» What this task involves: Make an exact copy of the entries, taking out every picture.

--- Dataset records ---

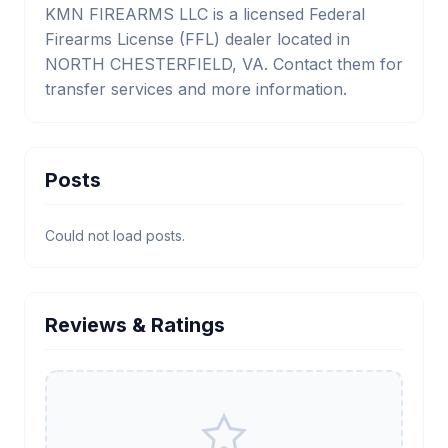
KMN FIREARMS LLC is a licensed Federal
Firearms License (FFL) dealer located in
NORTH CHESTERFIELD, VA. Contact them for
transfer services and more information.
Posts
Could not load posts.
Reviews & Ratings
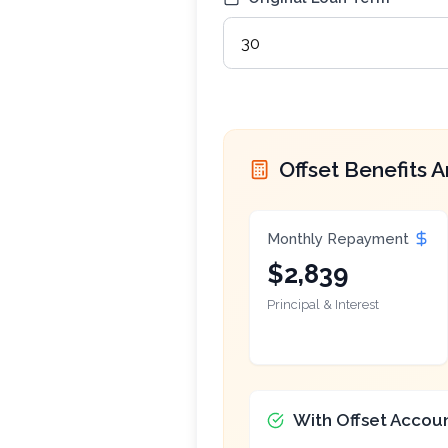
Offset Benefits A
Monthly Repayment
$2,839
Principal & Interest
With Offset Accou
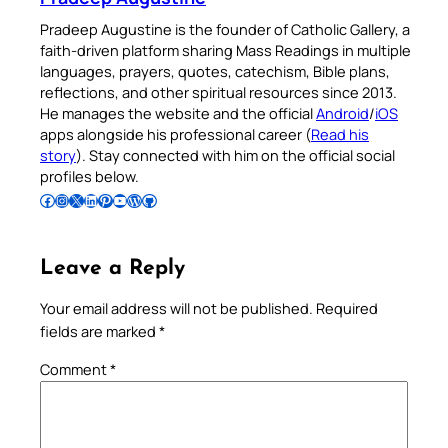
Pradeep Augustine is the founder of Catholic Gallery, a
faith-driven platform sharing Mass Readings in multiple
languages, prayers, quotes, catechism, Bible plans,
reflections, and other spiritual resources since 2013.
He manages the website and the official
Android
/
iOS
apps alongside his professional career (
Read his
story
). Stay connected with him on the official social
profiles below.
Follow Pradeep on Facebook
Follow Pradeep on Instagram
Follow Pradeep on X
Follow Pradeep on LinkedIn
Follow Pradeep on Pinterest
Subscribe to Pradeep’s Youtube Channel
Follow Pradeep on WordPress
Follow Pradeep on GitHub
Leave a Reply
Your email address will not be published.
Required
fields are marked
*
Comment
*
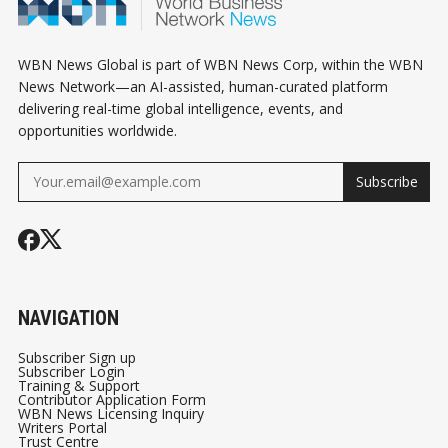
WBN News Global is part of WBN News Corp, within the WBN
News Network—an AI-assisted, human-curated platform
delivering real-time global intelligence, events, and
opportunities worldwide.
Subscribe
NAVIGATION
Subscriber Sign up
Subscriber Login
Training & Support
Contributor Application Form
WBN News Licensing Inquiry
Writers Portal
Trust Centre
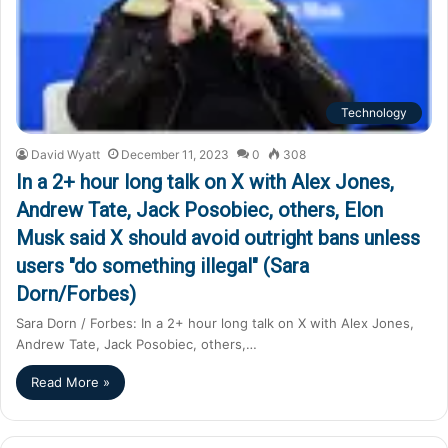
Technology
David Wyatt
December 11, 2023
0
308
In a 2+ hour long talk on X with Alex Jones,
Andrew Tate, Jack Posobiec, others, Elon
Musk said X should avoid outright bans unless
users "do something illegal" (Sara
Dorn/Forbes)
Sara Dorn / Forbes: In a 2+ hour long talk on X with Alex Jones,
Andrew Tate, Jack Posobiec, others,…
Read More »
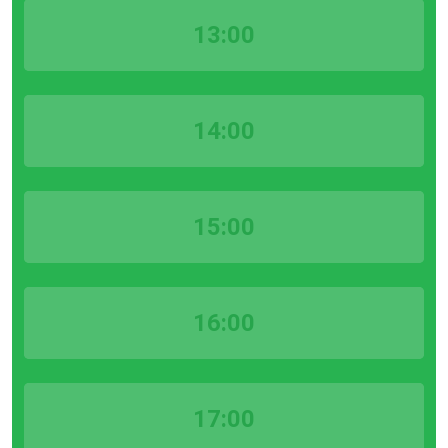
13:00
14:00
15:00
16:00
17:00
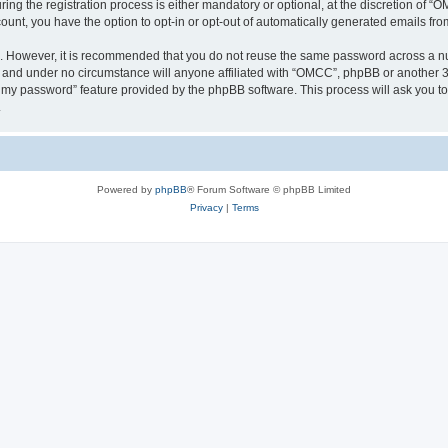
 the registration process is either mandatory or optional, at the discretion of “OM
count, you have the option to opt-in or opt-out of automatically generated emails fr
re. However, it is recommended that you do not reuse the same password across a n
 and under no circumstance will anyone affiliated with “OMCC”, phpBB or another 3r
ot my password” feature provided by the phpBB software. This process will ask you 
.
Powered by
phpBB
® Forum Software © phpBB Limited
Privacy
|
Terms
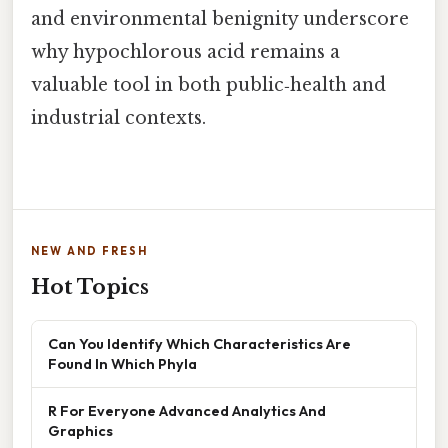
and environmental benignity underscore
why hypochlorous acid remains a
valuable tool in both public‑health and
industrial contexts.
NEW AND FRESH
Hot Topics
Can You Identify Which Characteristics Are
Found In Which Phyla
R For Everyone Advanced Analytics And
Graphics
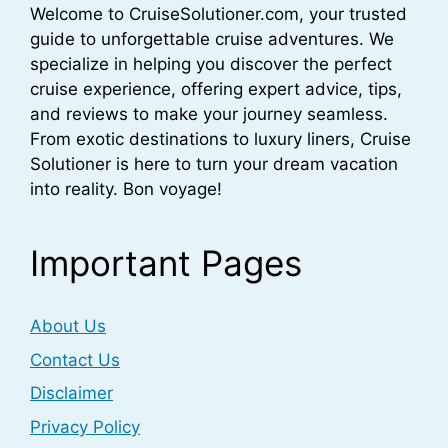
Welcome to CruiseSolutioner.com, your trusted
guide to unforgettable cruise adventures. We
specialize in helping you discover the perfect
cruise experience, offering expert advice, tips,
and reviews to make your journey seamless.
From exotic destinations to luxury liners, Cruise
Solutioner is here to turn your dream vacation
into reality. Bon voyage!
Important Pages
About Us
Contact Us
Disclaimer
Privacy Policy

---

» Answer to the exercise:
KMN FIREARMS LLC is a licensed Federal
Firearms License (FFL) dealer located in
NORTH CHESTERFIELD, VA. Contact them for
transfer services and more information.
Posts
Could not load posts.
Reviews & Ratings
Offset Benefits A
Monthly Repayment
$2,839
Principal & Interest
With Offset Accou
Pradeep Augustine is the founder of Catholic Gallery, a
faith-driven platform sharing Mass Readings in multiple
languages, prayers, quotes, catechism, Bible plans,
reflections, and other spiritual resources since 2013.
He manages the website and the official
Android
/
iOS
apps alongside his professional career (
Read his
story
). Stay connected with him on the official social
profiles below.
Follow Pradeep on Facebook
Follow Pradeep on Instagram
Follow Pradeep on X
Follow Pradeep on LinkedIn
Follow Pradeep on Pinterest
Subscribe to Pradeep’s Youtube Channel
Follow Pradeep on WordPress
Follow Pradeep on GitHub
Leave a Reply
Your email address will not be published.
Required
fields are marked
*
Comment
*
WBN News Global is part of WBN News Corp, within the WBN
News Network—an AI-assisted, human-curated platform
delivering real-time global intelligence, events, and
opportunities worldwide.
Subscribe
NAVIGATION
Subscriber Sign up
Subscriber Login
Training & Support
Contributor Application Form
WBN News Licensing Inquiry
Writers Portal
Trust Centre
Technology
David Wyatt
December 11, 2023
0
308
In a 2+ hour long talk on X with Alex Jones,
Andrew Tate, Jack Posobiec, others, Elon
Musk said X should avoid outright bans unless
users "do something illegal" (Sara
Dorn/Forbes)
Sara Dorn / Forbes: In a 2+ hour long talk on X with Alex Jones,
Andrew Tate, Jack Posobiec, others,…
Read More »
13:00
14:00
15:00
16:00
17:00
 the registration process is either mandatory or optional, at the discretion of “OM
count, you have the option to opt-in or opt-out of automatically generated emails fr
re. However, it is recommended that you do not reuse the same password across a n
 and under no circumstance will anyone affiliated with “OMCC”, phpBB or another 3r
ot my password” feature provided by the phpBB software. This process will ask you 
.
Powered by
phpBB
® Forum Software © phpBB Limited
Privacy
|
Terms
and environmental benignity underscore
why hypochlorous acid remains a
valuable tool in both public‑health and
industrial contexts.
NEW AND FRESH
Hot Topics
Can You Identify Which Characteristics Are
Found In Which Phyla
R For Everyone Advanced Analytics And
Graphics
Welcome to CruiseSolutioner.com, your trusted
guide to unforgettable cruise adventures. We
specialize in helping you discover the perfect
cruise experience, offering expert advice, tips,
and reviews to make your journey seamless.
From exotic destinations to luxury liners, Cruise
Solutioner is here to turn your dream vacation
into reality. Bon voyage!
Important Pages
About Us
Contact Us
Disclaimer
Privacy Policy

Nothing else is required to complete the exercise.